## WHAT TO DO
Each line from the one with "para intemperie e" through the final line of the entries below must be printed exactly, and the pictures must not be.
....................
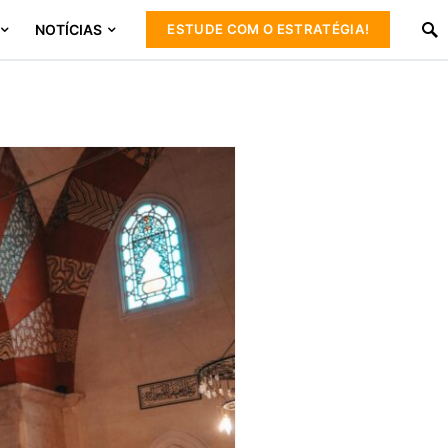
NOTÍCIAS
ESTUDE COM O ESTRATÉGIA!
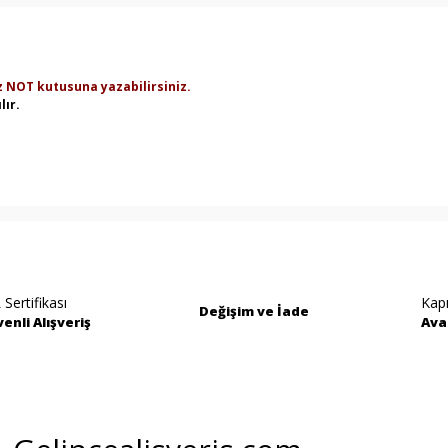
z NOT kutusuna yazabilirsiniz.
lır.
rında ve diğer konularda yetersiz gördüğünüz noktaları öneri formunu kullan
Bu ürüne ilk yorumu siz yapın!
miyor.
Yorum Yaz
 Sertifikası
Kap
Değişim ve İade
enli Alışveriş
Ava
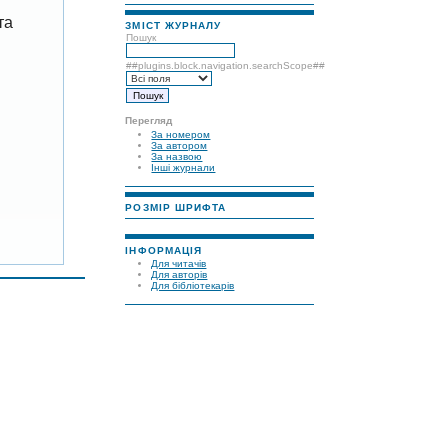
та
ЗМІСТ ЖУРНАЛУ
Пошук
##plugins.block.navigation.searchScope##
Перегляд
За номером
За автором
За назвою
Інші журнали
РОЗМІР ШРИФТА
ІНФОРМАЦІЯ
Для читачів
Для авторів
Для бібліотекарів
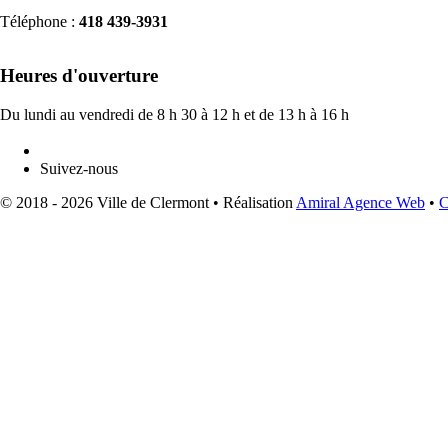
Téléphone :
418 439-3931
info@ville.clermont.qc.ca
Heures d'ouverture
Du lundi au vendredi de 8 h 30 à 12 h et de 13 h à 16 h
Suivez-nous
© 2018 - 2026 Ville de Clermont •
Réalisation
Amiral Agence Web
•
C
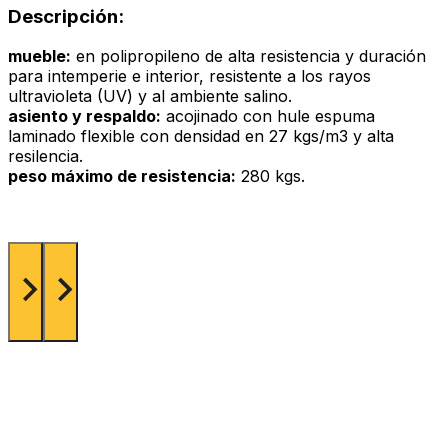
Descripción:
mueble:
en polipropileno de alta resistencia y duración
para intemperie e interior, resistente a los rayos
ultravioleta (UV) y al ambiente salino.
asiento y respaldo:
acojinado con hule espuma
laminado flexible con densidad en 27 kgs/m3 y alta
resilencia.
peso máximo de resistencia:
280 kgs.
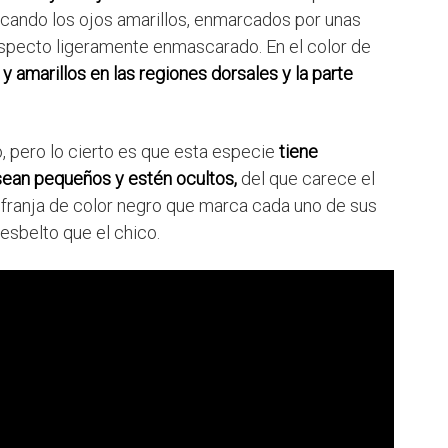
acando los ojos amarillos, enmarcados por unas
specto ligeramente enmascarado. En el color de
 amarillos en las regiones dorsales y la parte
o, pero lo cierto es que esta especie
tiene
sean pequeños y estén ocultos,
del que carece el
a franja de color negro que marca cada uno de sus
 esbelto que el chico.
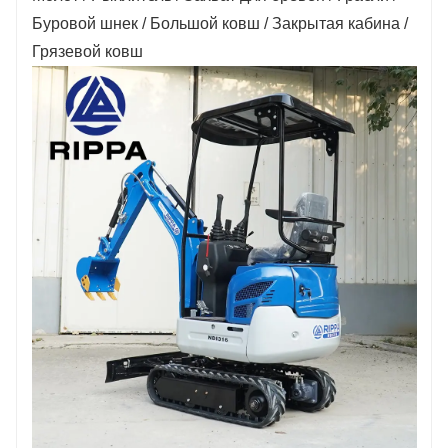
Буровой шнек / Большой ковш / Закрытая кабина /
Грязевой ковш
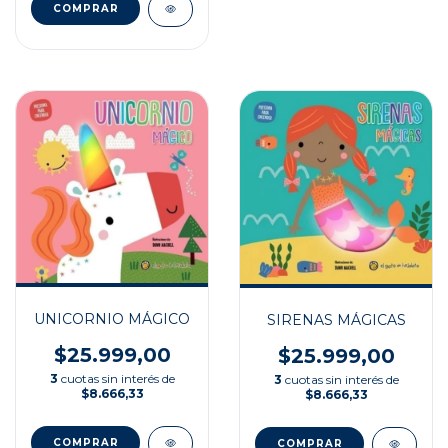
UNICORNIO MÁGICO
SIRENAS MÁGICAS
$25.999,00
$25.999,00
3
cuotas sin interés de
3
cuotas sin interés de
$8.666,33
$8.666,33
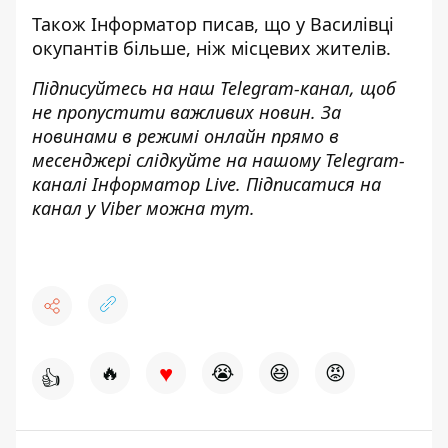
Також
Інформатор
писав, що у Василівці
окупантів більше, ніж місцевих жителів
.
Підписуйтесь на наш
Telegram-канал
, щоб
не пропустити важливих новин. За
новинами в режимі онлайн прямо в
месенджері слідкуйте на нашому Telegram-
каналі
Інформатор Live
. Підписатися на
канал у Viber можна
тут
.
♥
🔥
😭
😆
😡
👍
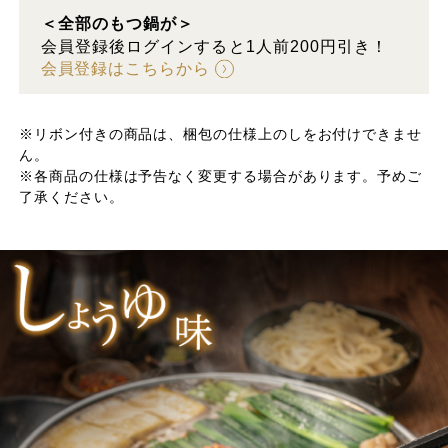
＜全部のもつ鍋が＞
会員登録後ログインすると1人前200円引き！
会員登録はこちらから
※リボン付きの商品は、梱包の仕様上のしをお付けできませ
ん。
※各商品の仕様は予告なく変更する場合があります。予めご
了承ください。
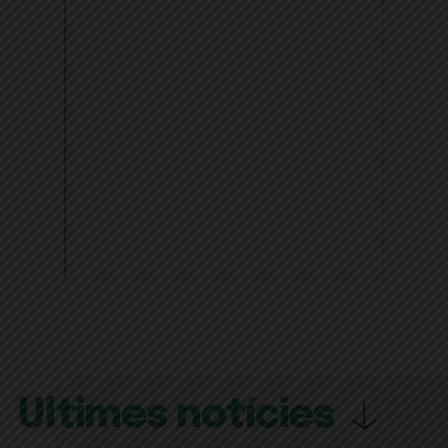
Últimes notícies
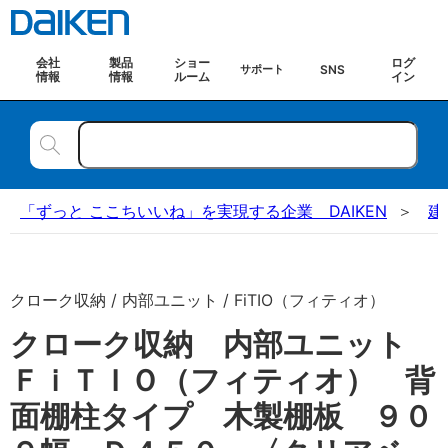
会社
製品
ショー
ログ
SNS
サポート
情報
情報
ルーム
イン
「ずっと ここちいいね」を実現する企業 DAIKEN
建
クローク収納 / 内部ユニット / FiTIO（フィティオ）
クローク収納 内部ユニット
ＦｉＴＩＯ（フィティオ） 背
面棚柱タイプ 木製棚板 ９０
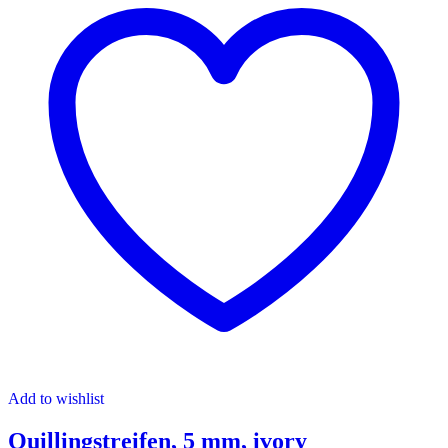
Add to wishlist
Quillingstreifen, 5 mm, ivory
....................
## OUTPUT OF THE EXERCISE
para intemperie e interior, resistente a los rayos
ultravioleta (UV) y al ambiente salino.
asiento y respaldo:
acojinado con hule espuma
laminado flexible con densidad en 27 kgs/m3 y alta
resilencia.
peso máximo de resistencia:
280 kgs.
acando los ojos amarillos, enmarcados por unas
specto ligeramente enmascarado. En el color de
 amarillos en las regiones dorsales y la parte
o, pero lo cierto es que esta especie
tiene
sean pequeños y estén ocultos,
del que carece el
a franja de color negro que marca cada uno de sus
 esbelto que el chico.
Буровой шнек / Большой ковш / Закрытая кабина /
Грязевой ковш
UNICORNIO MÁGICO
SIRENAS MÁGICAS
$25.999,00
$25.999,00
3
cuotas sin interés de
3
cuotas sin interés de
$8.666,33
$8.666,33
Також
Інформатор
писав, що у Василівці
окупантів більше, ніж місцевих жителів
.
Підписуйтесь на наш
Telegram-канал
, щоб
не пропустити важливих новин. За
новинами в режимі онлайн прямо в
месенджері слідкуйте на нашому Telegram-
каналі
Інформатор Live
. Підписатися на
канал у Viber можна
тут
.
♥
🔥
😭
😆
😡
👍
＜全部のもつ鍋が＞
会員登録後ログインすると1人前200円引き！
会員登録はこちらから
※リボン付きの商品は、梱包の仕様上のしをお付けできませ
ん。
※各商品の仕様は予告なく変更する場合があります。予めご
了承ください。
Últimes notícies
会社
製品
ショー
ログ
SNS
サポート
情報
情報
ルーム
イン
「ずっと ここちいいね」を実現する企業 DAIKEN
建
クローク収納 / 内部ユニット / FiTIO（フィティオ）
クローク収納 内部ユニット
ＦｉＴＩＯ（フィティオ） 背
面棚柱タイプ 木製棚板 ９０
Add to wishlist
Quillingstreifen, 5 mm, ivory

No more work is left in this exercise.